Du matériel militaire reconverti en lanceur spatial économique pour tutoyer la haute atmosphère

En 1961, l’ingénieur canadien Gerald Bull convainc l’université McGill de financer le projet HARP. Les gouvernements américain et canadien rejoignent rapidement l’aventure. Son objectif principal consiste à expédier du matériel scientifique au-dessus des nuages sans utiliser de fusées coûteuses.

Pour encaisser la puissance des explosions, les concepteurs récupèrent une pièce d’artillerie navale de 125 tonnes. De ce fait, ce tube massif est rallongé à 36 mètres de long. L’intérieur est ensuite lissé afin de propulser efficacement les engins vers le ciel.

Par ailleurs, le choix de la Barbade s’impose naturellement pour l’installation du chantier. L’île se trouve près de l’équateur et bordée par l’océan. Sur la plage de Paragon, les travaux mobilisent rapidement trois cents travailleurs locaux.

Une projection à 180 kilomètres d’altitude qui demeure inégalée dans l’histoire de l’artillerie

Les chercheurs conçoivent des flèches profilées nommées Martlet. Chaque projectile s’entoure d’un sabot en bois qui se détache dès la sortie du canon. Ainsi, chaque tir revient à seulement 3 000 dollars, un coût minime pour l’époque.

Après des tests réussis dans les Caraïbes, l’équipe installe un second canon en Arizona sur le site de Yuma. Le 18 novembre 1966, l’obus s’élance alors à une vitesse de 3 600 mètres par seconde vers le ciel.

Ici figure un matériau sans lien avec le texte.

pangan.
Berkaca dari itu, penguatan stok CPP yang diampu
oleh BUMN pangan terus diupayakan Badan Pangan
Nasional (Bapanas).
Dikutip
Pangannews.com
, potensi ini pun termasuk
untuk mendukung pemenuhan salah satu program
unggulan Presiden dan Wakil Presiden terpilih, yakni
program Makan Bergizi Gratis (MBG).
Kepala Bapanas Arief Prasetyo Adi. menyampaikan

L’engin franchit la frontière céleste et atteint 180 kilomètres d’altitude. En effet, ce résultat constitue un record balistique historique. Aucun autre tir d’artillerie au monde n’a jamais réussi à égaler cette hauteur depuis cette date.

Des tensions budgétaires et politiques mettent fin au projet HARP en pleine réussite technique

Cependant, le contexte politique interrompt violemment ces essais prometteurs. L’engagement croissant des États-Unis dans la guerre du Vietnam absorbe alors les budgets militaires. En outre, le gouvernement canadien réoriente ses priorités financières vers le programme spatial Alouette.

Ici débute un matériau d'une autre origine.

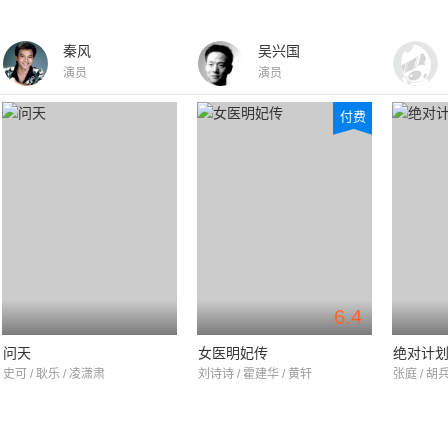
秦风
吴兴国
演员
演员
付费
6.4
问天
女医明妃传
绝对计
史可 / 耿乐 / 凌潇肃
刘诗诗 / 霍建华 / 黄轩
张庭 / 胡兵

De plus, les agences privilégient définitivement la technologie des fusées classiques. En juin 1967, l’arrêt des financements provoque la fermeture immédiate du site. Cette décision brutale stoppe l’acquisition de données scientifiques sur la haute atmosphère terrestre.

L’épave d’un rêve scientifique oubliée sur le sable et la trajectoire obscure de son concepteur

Désormais, l’imposant tube d’acier s’incruste dans la végétation littorale de la Barbade. Intégré à une zone militaire fermée au public, ce vestige a parfois servi de décor pour des parties de paintball. L’endroit a ainsi perdu le souvenir de ses exploits passés.

De son côté, l’ingénieur Gerald Bull poursuit son obsession des super-canons. Il collabore plus tard avec le régime irakien dans le cadre du projet Babylone. Toutefois, sa trajectoire s’interrompt brutalement lors de son assassinat à Bruxelles en 1990.